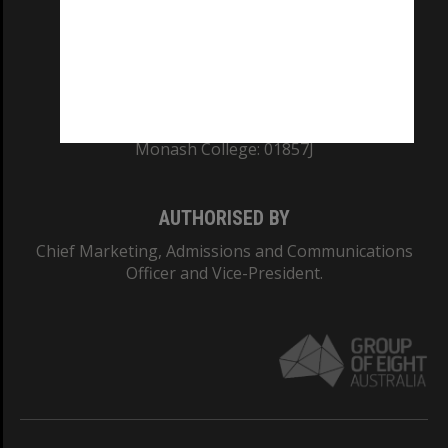
TEQSA Provider ID: PRV12140
CRICOS PROVIDER NUMBER
Monash University: 00008C
Monash College: 01857J
AUTHORISED BY
Chief Marketing, Admissions and Communications
Officer and Vice-President.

[INSTRUCTIONS FOR THE TASK]:
Reproduce the listing above exactly, but skip the pictures.

[EXERCISE RESPONSE]:
TEQSA Provider ID: PRV12140
CRICOS PROVIDER NUMBER
Monash University: 00008C
Monash College: 01857J
AUTHORISED BY
Chief Marketing, Admissions and Communications
Officer and Vice-President.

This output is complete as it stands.